I don’t think it’s broken. But the best way to look at it is, the NHS is 10% of the UK economy. It has a bigger GDP than Greece. So, if you said to the whole of Greece, “We want you to use the following technical and semantic standards to describe everything you do,” you can imagine that would be quite a complex task.
The NHS is literally made up of thousands of autonomous organizations, and it’s very tempting to sit outside of it and say, “All it needs to do is X, Y or Z.” I’m very, very wary of that. If you were talking about [retailer] Tesco, I think it’d be fine, but the NHS is just way too complicated and filled with organizations that value their autonomy – filled with clinicians, whose first loyalty is to their patients and to their own clinical judgment. Historically, when someone tries to come in and “get a grip,” in terms of trying to instruct the system in what to do, it doesn’t end well.
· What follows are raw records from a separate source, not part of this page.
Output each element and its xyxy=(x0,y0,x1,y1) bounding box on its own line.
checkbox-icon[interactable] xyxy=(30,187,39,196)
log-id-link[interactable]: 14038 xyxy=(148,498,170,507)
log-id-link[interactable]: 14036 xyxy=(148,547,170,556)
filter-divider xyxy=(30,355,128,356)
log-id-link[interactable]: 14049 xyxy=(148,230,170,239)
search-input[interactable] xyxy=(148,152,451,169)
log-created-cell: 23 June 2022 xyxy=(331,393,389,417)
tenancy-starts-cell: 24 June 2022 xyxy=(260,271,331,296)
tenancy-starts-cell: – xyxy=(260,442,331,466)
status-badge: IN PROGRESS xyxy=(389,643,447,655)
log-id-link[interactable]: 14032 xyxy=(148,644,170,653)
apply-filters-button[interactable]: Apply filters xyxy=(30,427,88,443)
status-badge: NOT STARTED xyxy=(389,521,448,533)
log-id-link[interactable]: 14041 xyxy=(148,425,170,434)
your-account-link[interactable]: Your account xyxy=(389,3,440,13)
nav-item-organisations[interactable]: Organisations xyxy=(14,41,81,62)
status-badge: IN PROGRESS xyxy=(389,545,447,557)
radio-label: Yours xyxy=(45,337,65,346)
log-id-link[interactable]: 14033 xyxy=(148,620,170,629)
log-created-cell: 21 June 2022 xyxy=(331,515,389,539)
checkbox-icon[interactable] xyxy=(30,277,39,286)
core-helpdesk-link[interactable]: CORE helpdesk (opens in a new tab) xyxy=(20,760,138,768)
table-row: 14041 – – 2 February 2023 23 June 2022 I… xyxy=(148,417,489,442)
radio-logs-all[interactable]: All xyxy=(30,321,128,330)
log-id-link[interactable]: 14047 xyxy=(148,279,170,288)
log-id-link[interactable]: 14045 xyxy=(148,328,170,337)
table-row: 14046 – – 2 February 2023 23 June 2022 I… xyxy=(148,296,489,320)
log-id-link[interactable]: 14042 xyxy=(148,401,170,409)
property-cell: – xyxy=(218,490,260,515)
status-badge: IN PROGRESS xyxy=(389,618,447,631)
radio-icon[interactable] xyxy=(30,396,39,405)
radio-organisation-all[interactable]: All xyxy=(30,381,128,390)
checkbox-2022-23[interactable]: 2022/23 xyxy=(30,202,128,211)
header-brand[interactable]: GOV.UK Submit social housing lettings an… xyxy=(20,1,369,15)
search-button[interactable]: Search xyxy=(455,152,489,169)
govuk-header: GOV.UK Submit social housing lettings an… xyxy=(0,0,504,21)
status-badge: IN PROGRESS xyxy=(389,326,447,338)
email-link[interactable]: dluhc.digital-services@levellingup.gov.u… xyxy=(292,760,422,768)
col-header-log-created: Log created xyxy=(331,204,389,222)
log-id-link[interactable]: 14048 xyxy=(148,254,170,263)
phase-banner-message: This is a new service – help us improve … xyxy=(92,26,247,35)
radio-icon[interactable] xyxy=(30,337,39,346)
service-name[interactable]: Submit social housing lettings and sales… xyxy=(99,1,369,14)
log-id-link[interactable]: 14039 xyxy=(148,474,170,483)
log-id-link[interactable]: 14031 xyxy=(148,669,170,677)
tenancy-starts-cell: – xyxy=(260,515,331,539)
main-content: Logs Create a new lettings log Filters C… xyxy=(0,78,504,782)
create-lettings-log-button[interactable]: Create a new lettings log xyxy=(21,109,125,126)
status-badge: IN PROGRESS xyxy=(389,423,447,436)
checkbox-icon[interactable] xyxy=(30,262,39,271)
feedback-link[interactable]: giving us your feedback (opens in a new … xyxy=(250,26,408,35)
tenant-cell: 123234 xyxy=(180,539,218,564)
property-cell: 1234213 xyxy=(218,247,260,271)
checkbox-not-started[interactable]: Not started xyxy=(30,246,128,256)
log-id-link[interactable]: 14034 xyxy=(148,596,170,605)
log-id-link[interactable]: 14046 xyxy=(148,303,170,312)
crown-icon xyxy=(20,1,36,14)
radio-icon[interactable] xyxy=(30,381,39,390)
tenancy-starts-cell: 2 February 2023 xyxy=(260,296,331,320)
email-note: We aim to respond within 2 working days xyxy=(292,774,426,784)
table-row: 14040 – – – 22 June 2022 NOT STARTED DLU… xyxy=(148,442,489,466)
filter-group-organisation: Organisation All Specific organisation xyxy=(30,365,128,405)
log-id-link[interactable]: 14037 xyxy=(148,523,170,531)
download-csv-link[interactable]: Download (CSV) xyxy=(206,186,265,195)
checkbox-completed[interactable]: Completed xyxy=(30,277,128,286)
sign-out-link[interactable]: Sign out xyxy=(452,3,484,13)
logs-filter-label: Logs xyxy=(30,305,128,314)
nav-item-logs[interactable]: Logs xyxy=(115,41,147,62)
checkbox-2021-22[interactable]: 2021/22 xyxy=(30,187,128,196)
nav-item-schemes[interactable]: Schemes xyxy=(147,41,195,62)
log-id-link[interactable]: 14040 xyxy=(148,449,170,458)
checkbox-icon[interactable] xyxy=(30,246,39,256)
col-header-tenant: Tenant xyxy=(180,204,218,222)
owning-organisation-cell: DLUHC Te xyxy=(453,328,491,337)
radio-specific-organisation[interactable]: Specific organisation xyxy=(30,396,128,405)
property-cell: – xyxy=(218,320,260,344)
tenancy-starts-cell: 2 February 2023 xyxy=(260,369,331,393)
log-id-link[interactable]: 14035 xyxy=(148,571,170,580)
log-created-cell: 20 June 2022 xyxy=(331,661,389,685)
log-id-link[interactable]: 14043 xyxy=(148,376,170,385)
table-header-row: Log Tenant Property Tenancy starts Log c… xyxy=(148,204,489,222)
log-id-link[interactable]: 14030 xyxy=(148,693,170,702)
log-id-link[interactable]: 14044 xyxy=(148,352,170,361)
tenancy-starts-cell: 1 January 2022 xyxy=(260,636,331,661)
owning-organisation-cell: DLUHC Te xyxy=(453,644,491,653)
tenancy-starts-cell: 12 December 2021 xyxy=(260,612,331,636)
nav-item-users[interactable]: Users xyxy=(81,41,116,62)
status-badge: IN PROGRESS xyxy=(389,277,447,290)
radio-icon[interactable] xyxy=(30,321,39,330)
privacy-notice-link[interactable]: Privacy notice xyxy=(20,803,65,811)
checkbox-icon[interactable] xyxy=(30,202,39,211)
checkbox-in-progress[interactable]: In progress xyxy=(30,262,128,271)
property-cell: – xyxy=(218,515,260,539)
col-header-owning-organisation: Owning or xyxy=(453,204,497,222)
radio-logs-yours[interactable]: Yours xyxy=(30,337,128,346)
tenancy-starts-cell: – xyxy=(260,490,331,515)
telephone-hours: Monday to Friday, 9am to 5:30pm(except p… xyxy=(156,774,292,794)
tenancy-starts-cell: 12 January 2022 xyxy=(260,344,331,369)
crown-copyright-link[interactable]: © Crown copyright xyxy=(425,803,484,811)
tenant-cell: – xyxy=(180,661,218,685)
There are lots of examples of this, including the famous national program for IT, which was canned when it had lost something like 13 billion British pounds [US$14.9b].
What were you trying to do, that you hoped would make the system more digitally effective?
There were three things. Our work was broadly in the categories of digitize, connect, and transform. They’re all fairly self-explanatory, but the three things I think I’m proudest of, or the key elements of focus, were as follows.
First, we needed a platform for citizens to drive their own health needs. When I started, the NHS App had been stuck for some time at 2m users. That’s nice, but it’s not game-changing. One of the benefits of Covid was that we built Covid Pass in a couple of months. For obvious reason, people flocked to download it, and we ended up after just a few months with 27m users – well over half the adults in England. That suddenly became a massive platform for changing how healthcare is provided.
Second, at the start of the Covid crisis, we brought in more partners and quickly put together the NHS data store – a kind of aggregation of data from across the system. This meant the crisis could be run according to actual data-driven needs, rather than anecdotally, or [based on] who was shouting loudest. That had the wider impact of making sure that people understood the value of data. It was not very long before every crisis meeting at NHS HQ started with a look at the dashboard – that was quite a profound shift.
Finally, we wanted to get data-sharing to work better. The NHS is divided into 42 integrated care systems. We started with perhaps half of those having shared-care records – essentially, systems that allowed different records to be shared across different care providers. By the time we finished, there was 100% coverage and there are, across the country, some really brilliant examples of data-sharing both for direct care and analytics research.
Some of the data can be used more widely, but there’s real public concern about the wrong people getting hold of the data. We have to do a better job of persuading people that they don’t have to be nervous about how the NHS deals with their data.
What is the future that you want to see for the use of data?
Ultimately, I think it needs to be able to flow between care settings – no question about that. But there are technical and legal issues.
One of the biggest issues is the cultural question. The [NHS] system rules had become very complicated, and the safest thing to do was not to share data, because people always had the fear of God put into them about what would happen if they shared and something went wrong. So, possibly the single most impactful thing our team did was actually a very small piece of work: right at the start of Covid, we published a half-page guidance note to the whole system that basically said, “If you are a clinician looking after your patients, and you are sharing data, and are acting in their interests and in good faith, then there will be no enforcement action taken against you.”
And that electrified the system. People started using the technologies that were there to be able to do the things they could have done, technically, but felt legally or culturally obliged not to do.
Is there real potential to solve that, and for data-sharing to be truly transformative?
Yes, but there are no simple answers – this is a very complex system.